_What is expected_. From the entries that follow, pick out all lines holding "Wheel".

BEGIN Data for the task

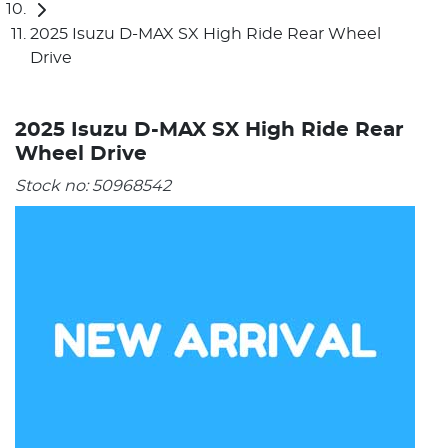
2025 Isuzu D-MAX SX High Ride Rear Wheel
Drive
2025 Isuzu D-MAX SX High Ride Rear
Wheel Drive
Stock no:
50968542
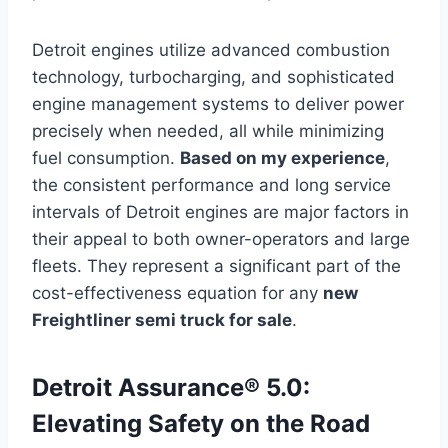
Detroit engines utilize advanced combustion
technology, turbocharging, and sophisticated
engine management systems to deliver power
precisely when needed, all while minimizing
fuel consumption.
Based on my experience
,
the consistent performance and long service
intervals of Detroit engines are major factors in
their appeal to both owner-operators and large
fleets. They represent a significant part of the
cost-effectiveness equation for any
new
Freightliner semi truck for sale
.
Detroit Assurance® 5.0:
Elevating Safety on the Road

END Data for the task

_Reply to the task_.
2025 Isuzu D-MAX SX High Ride Rear Wheel
Wheel Drive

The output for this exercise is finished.